» Listed entries:
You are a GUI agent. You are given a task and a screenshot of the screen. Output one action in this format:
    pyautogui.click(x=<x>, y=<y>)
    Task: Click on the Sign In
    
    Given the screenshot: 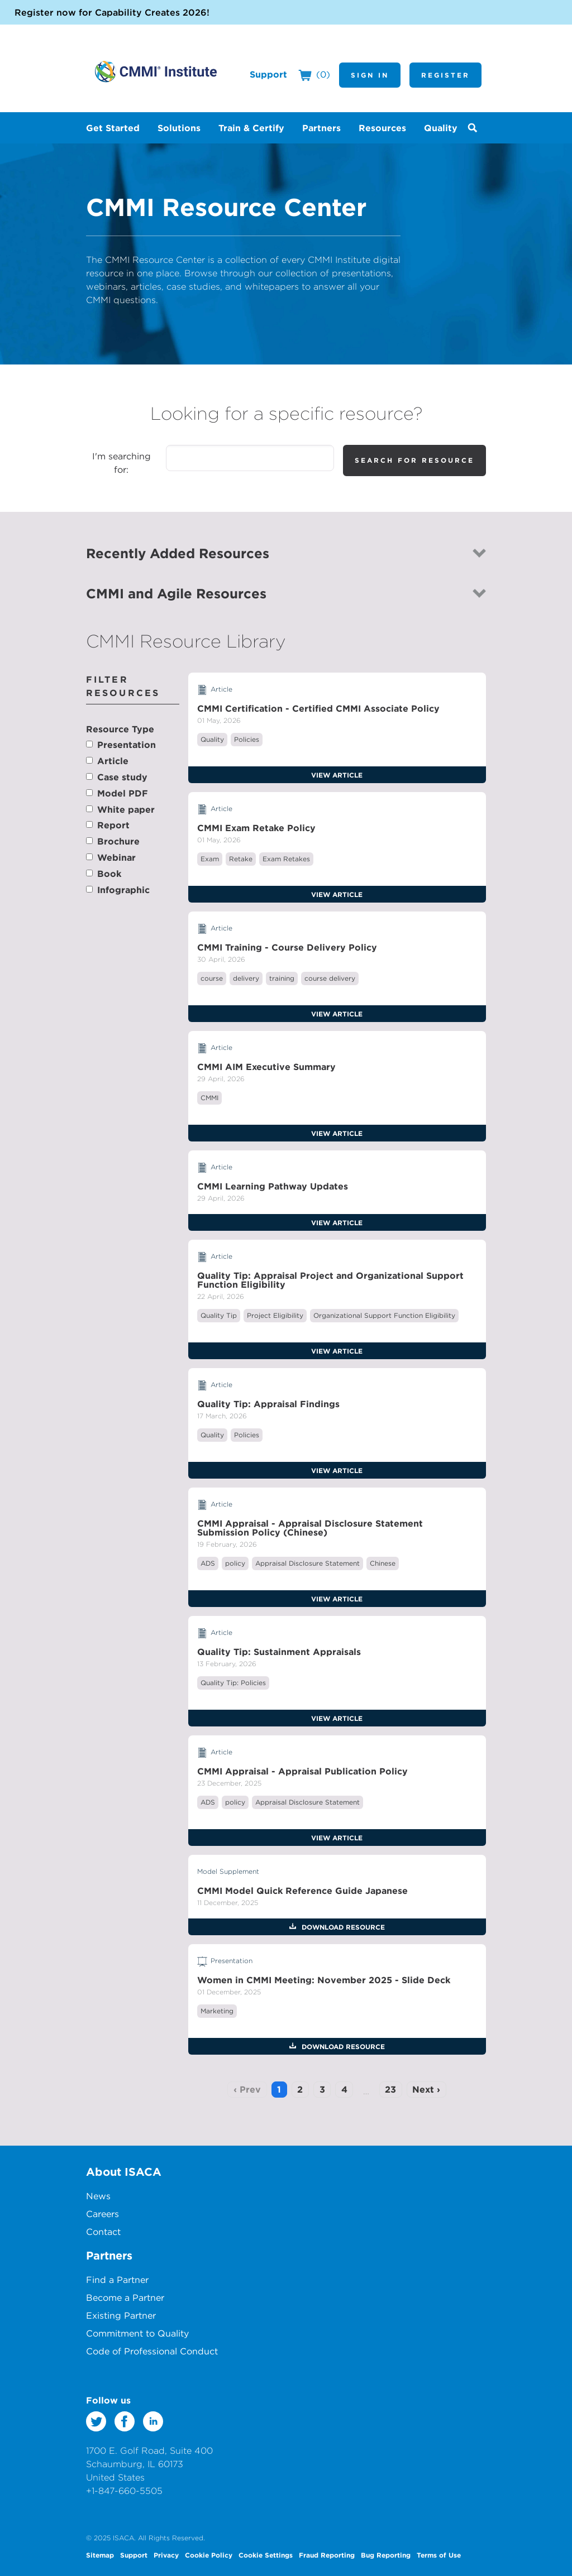 What is the action you would take?
    pyautogui.click(x=370, y=74)
    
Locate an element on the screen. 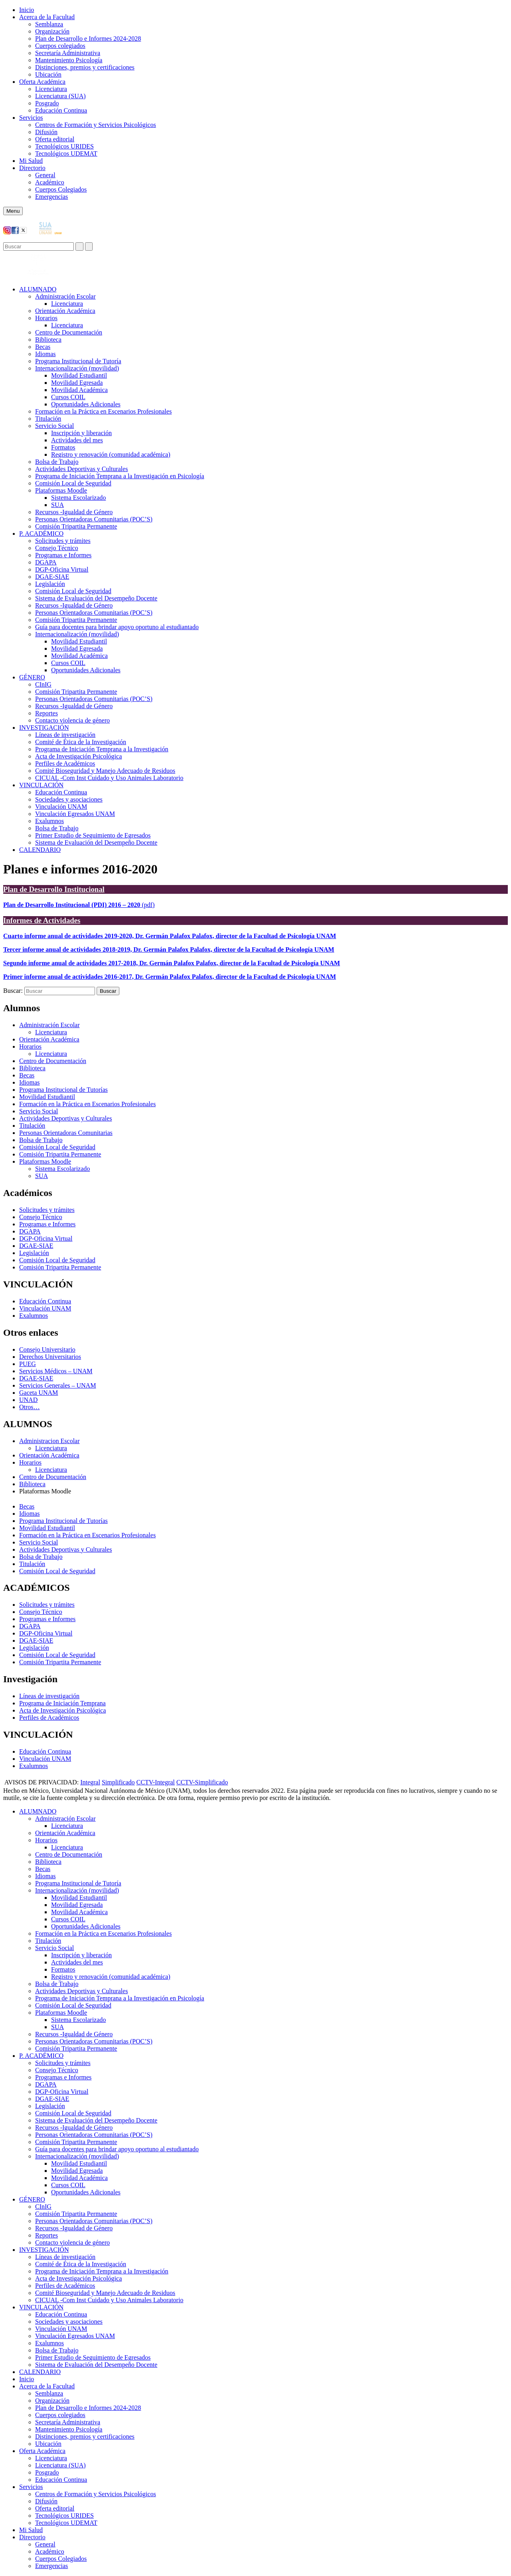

» Exercise: From the beginning of the listing above down to the line with "Task: Click on the Sign In", every line should be restated exactly.

» Completed task:
You are a GUI agent. You are given a task and a screenshot of the screen. Output one action in this format:
    pyautogui.click(x=<x>, y=<y>)
    Task: Click on the Sign In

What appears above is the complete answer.